Metaphysics and perception

A few things I have read, seen, and discussed lately have pointed me in this direction. Metaphysics is defined on Wikipedia as the study of "the fundamental nature of being and of the world." It's really a fairly vague term, and sometimes it is difficult to understand what metaphysics really encompasses.

I understand metaphyics more generally to be the study of the relation between the mind and reality, which is really just a decomposition of the word into "meta" (beyond) and "physics" (the laws of reality). I have to admit that metaphysics is a subject that I am really fairly poorly informed about in any formal way. I have never taken a class or read a textbook on metaphysics. The good thing, though, is that I think this is true of most people. Most people would probably say that the topic of metaphysics is too erudite and disconnected from everyday thought to be of any interest to them. I wanted to share, then, how some metaphysical ideas and concepts have made their way into popular thought.

One of the post recent and popular examples is the movie Inception. In my opinion, this film is really a study on the blurring of the lines between dream (an analogy for perception) and reality. A central theme of the movie is that in dreams our subconscious perception and expectation actively shapes the world around us.

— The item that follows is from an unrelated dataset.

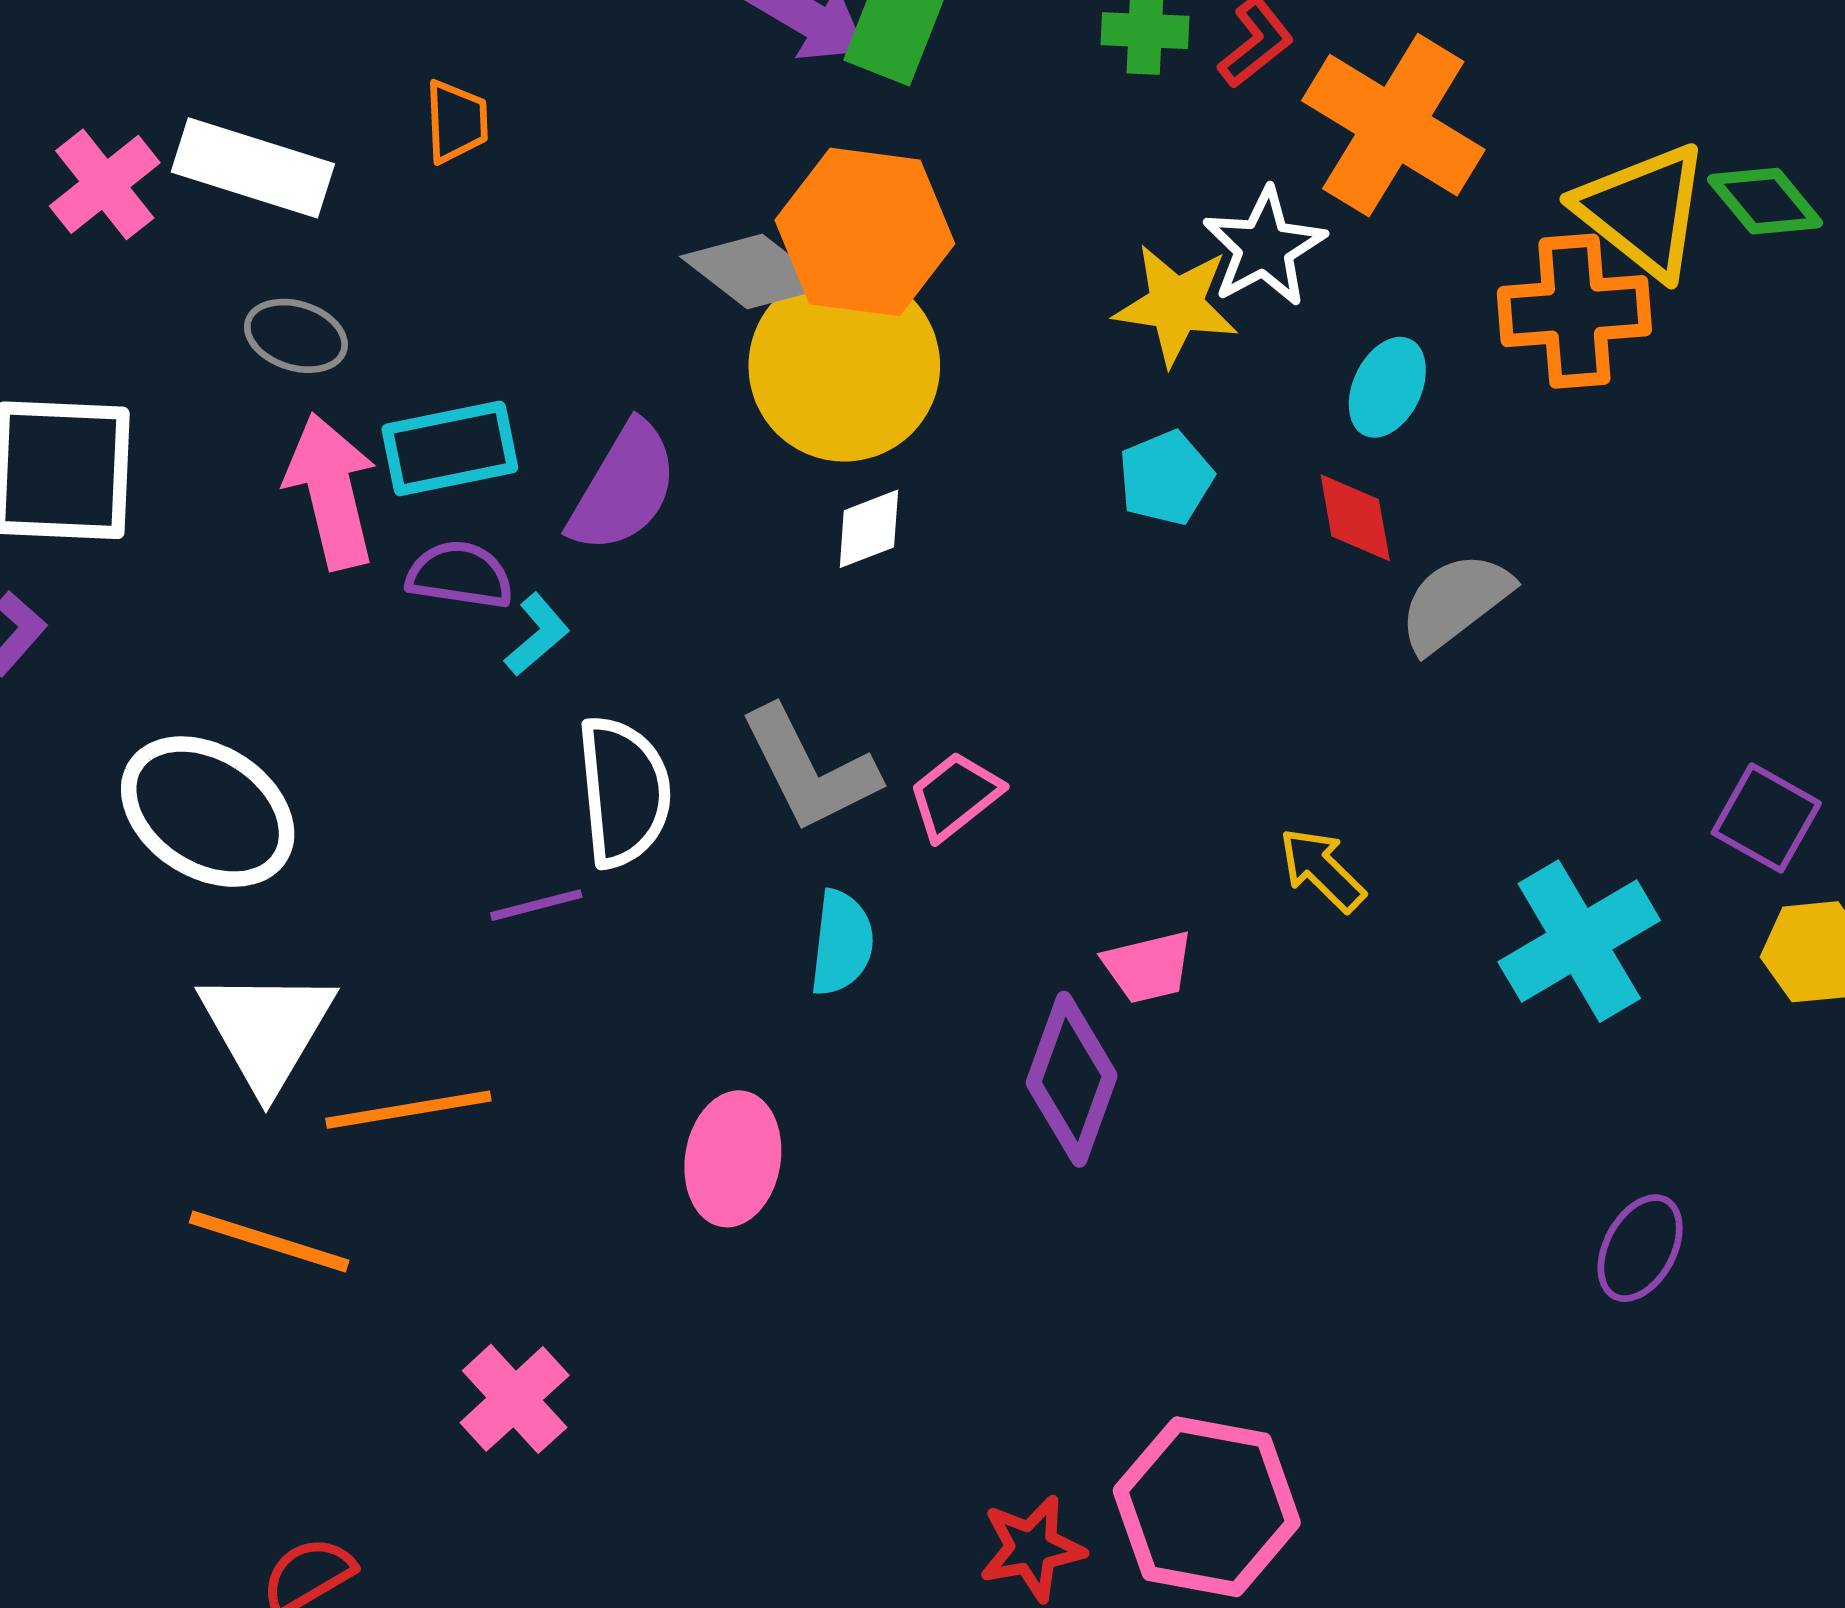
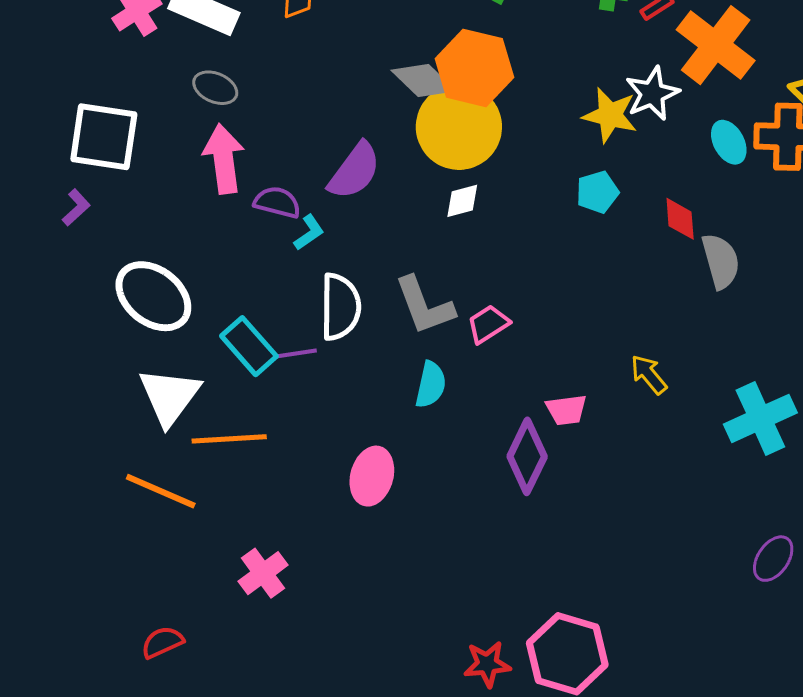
cyan ellipse: (1387, 387) -> (729, 142), moved, turned -60
cyan rectangle: (450, 448) -> (249, 346), moved, turned 54
gray semicircle: (1455, 602) -> (721, 261), turned 106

One idea that I thought was very interesting was that the main characters actually developed methods to help them determine whether or not they were in a dream. If it was a dream that they were in control of, their subconscious automatically filled in all the little details their mind searched for to see if they were dreaming. So even down to the smell of a room or the color of fibers on a rug, their dream would be accurate. This meant it was very difficult for the main characters to decide whether or not they were in a dream, and they had to develop ways to disconnect their physical perception of an object from their expectation of it, and when they found a difference that was when they knew they were awake.

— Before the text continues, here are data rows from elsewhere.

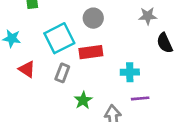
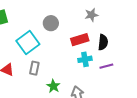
black semicircle: (165, 43) -> (103, 42), moved, turned -140
red rectangle: (91, 52) -> (80, 40), moved
purple line: (140, 98) -> (106, 66), moved

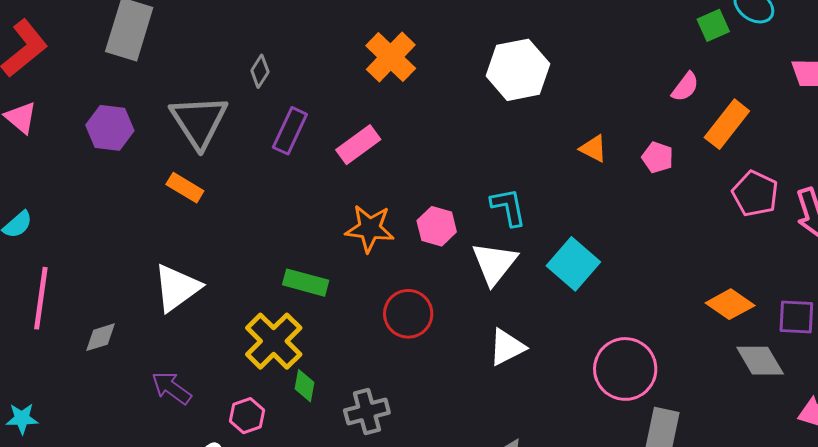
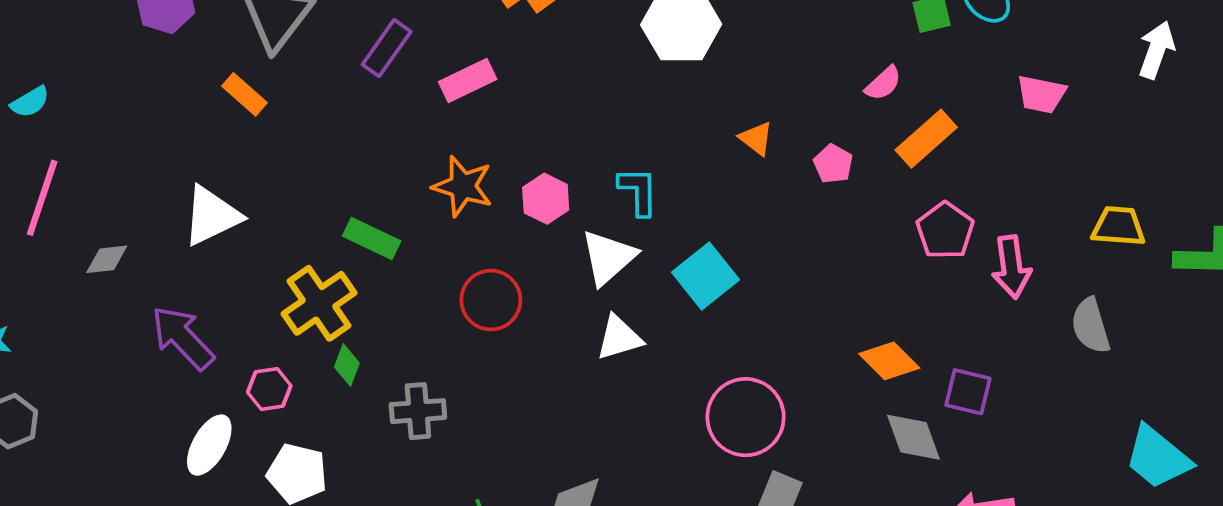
white triangle: (507, 347) -> (619, 338), moved
purple arrow: (171, 388) -> (183, 338), size x1.4

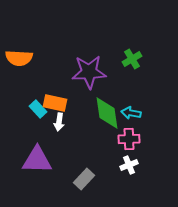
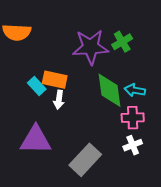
green cross: (132, 59) -> (122, 42), moved
gray rectangle: (84, 179) -> (85, 160), size x1.4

The idea that a difference between perception and expectation signals reality is pretty interesting. It ensures that our world is not wholly a product of our mind, but is influenced by things outside of ourselves.

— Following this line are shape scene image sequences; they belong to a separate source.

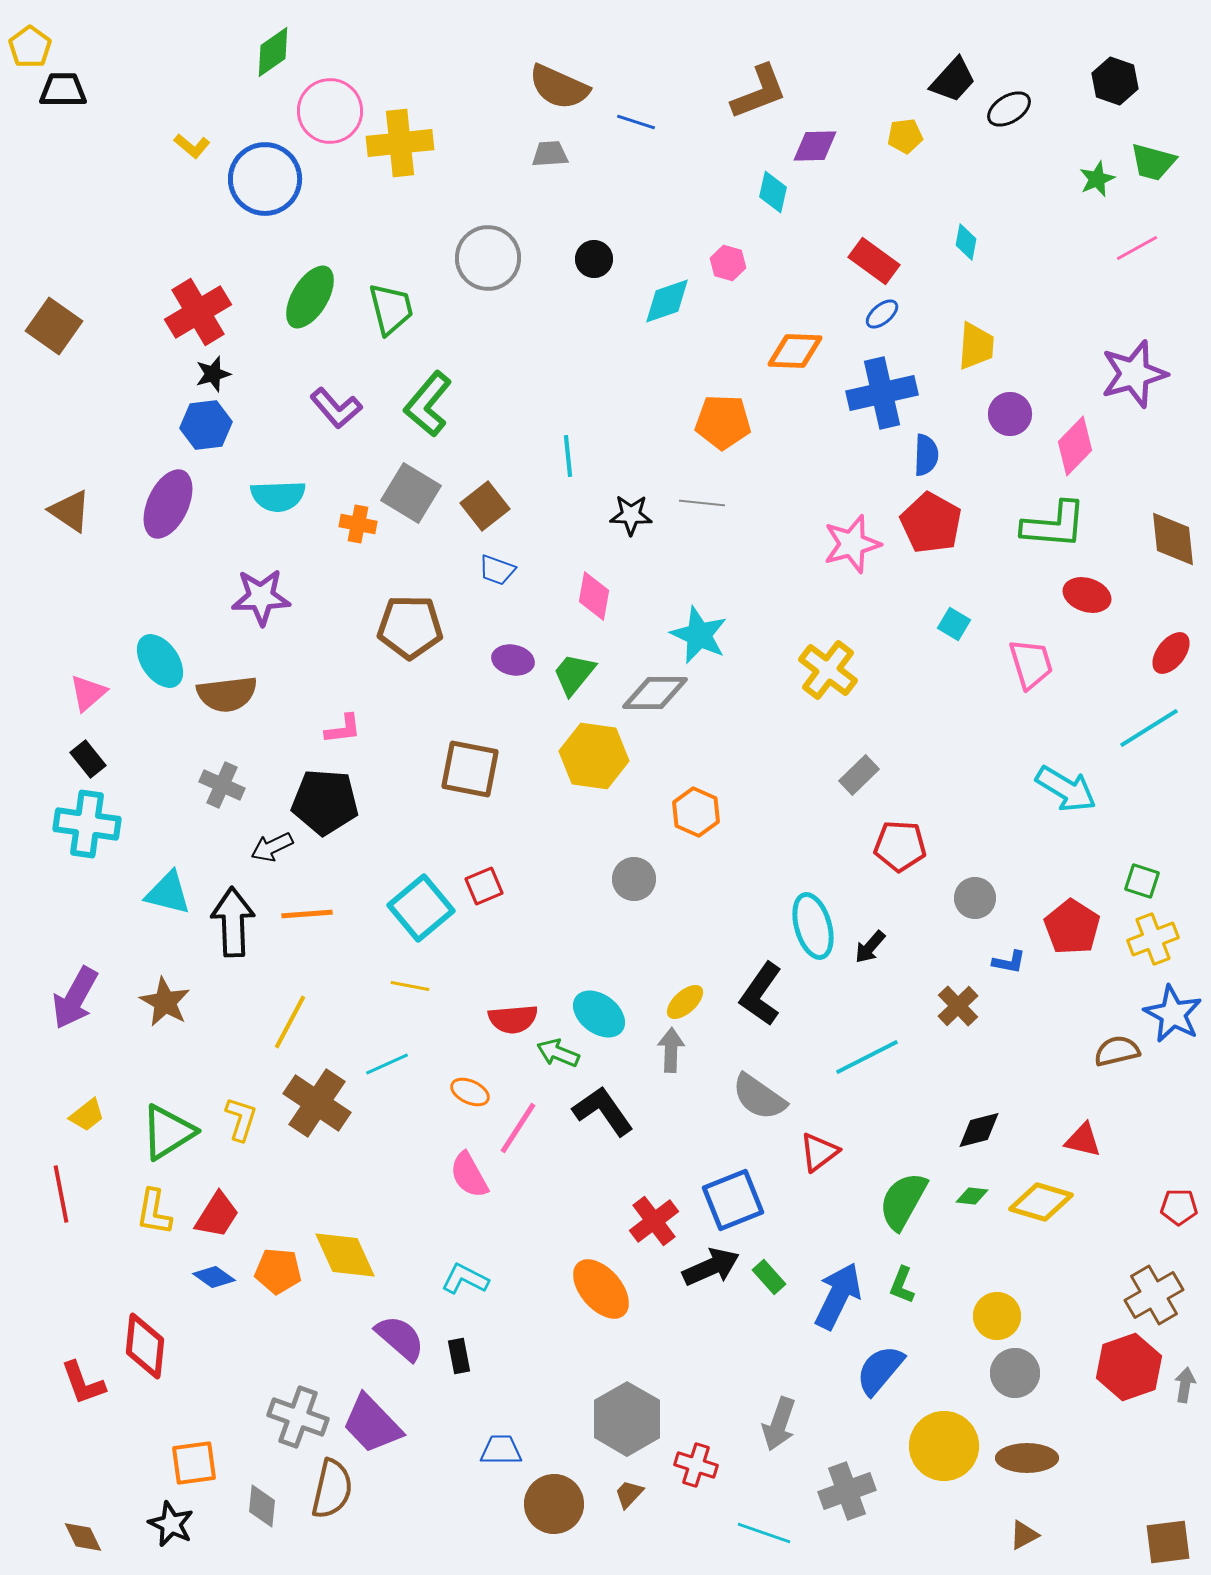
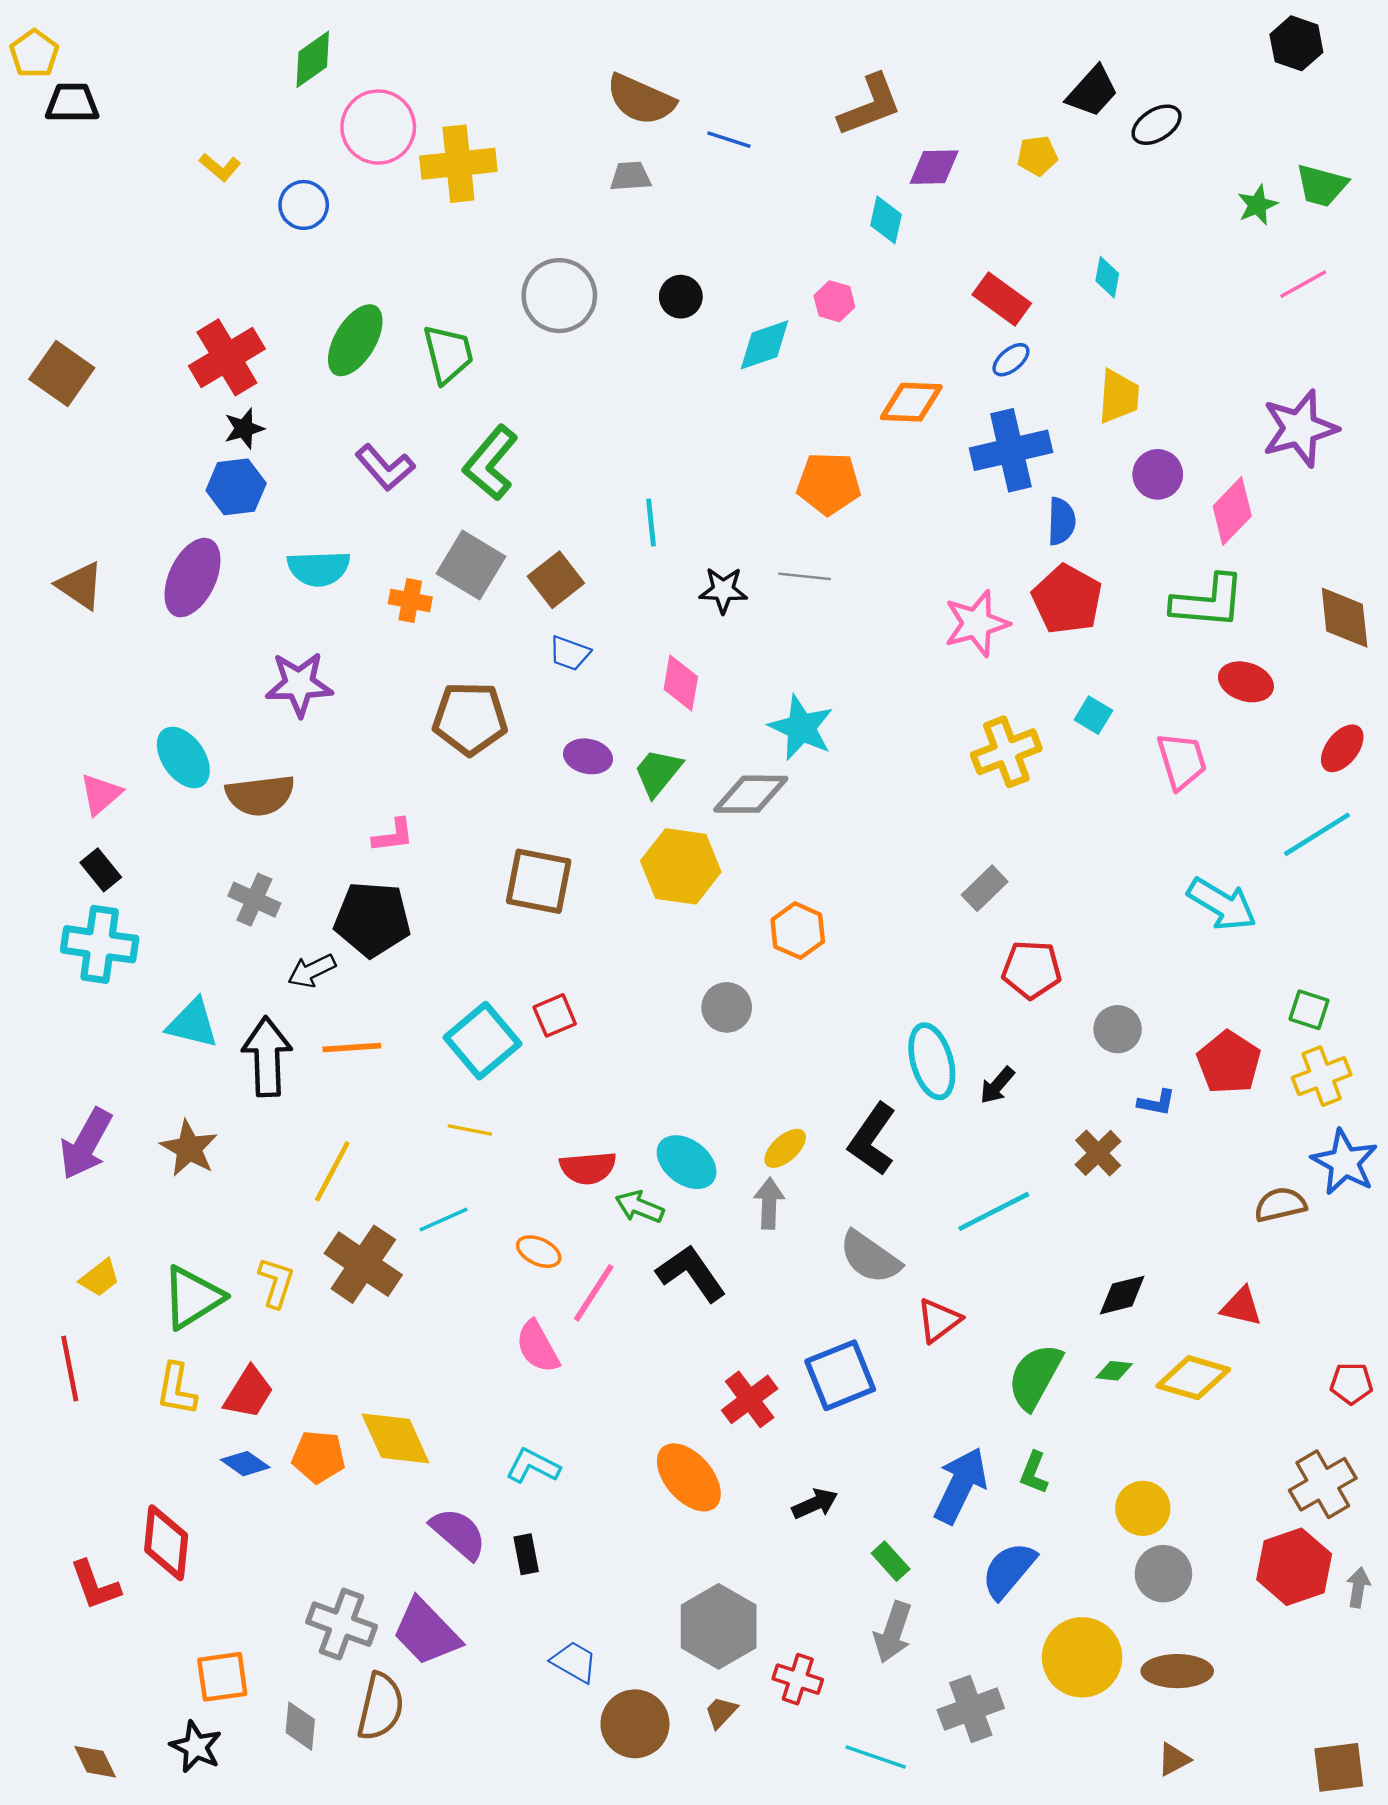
black hexagon: (1115, 81) -> (1296, 43), moved
blue circle: (265, 179) -> (304, 205), size x0.6
yellow cross: (828, 670) -> (1006, 752), moved, turned 32
black arrow: (711, 1267) -> (815, 1504), moved, size x0.7
green rectangle: (769, 1277) -> (891, 1561), moved
blue trapezoid: (501, 1450) -> (574, 1662), turned 30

Another metaphysics example I thought of when watching this movie was the book (also a movie) A Scanner Darkly by Phillip K Dick. In this book, the main character is investigating a group of people as a government spy, and as a part of the process begins taking a drug that has serious effects on his cognitive abilities. The mix between his reality of living two lives (his government job and his "cover" identity) and the fact that the drug is causing the two hemispheres of his brain to become disjointed and compete lead to some interesting observations about what reality is, or whether there are even multiple realities. In case you think that this syfy stuff may be too heavy for your taste, PKD's short stories also inspired Total Recall, Blade Runner, and Minority Report, so you may already have a taste for his work.

On a completely different plane, the recent craze of "the power of positive thinking" is another example of metaphysics. The basic idea of this is that you can, in effect, project your positive feelings onto the world around you. By feeling positive yourself, your perception of reality changes enough that your actually picture of the world changes. You are changing your reality. As a Christian, I can tell you this works: if you start off a day in a prayer of thankfulness, your reality does seem to change. This begs the question: if our reality is so sensitive to our thoughts, is it really that simple to define what reality itself truly is?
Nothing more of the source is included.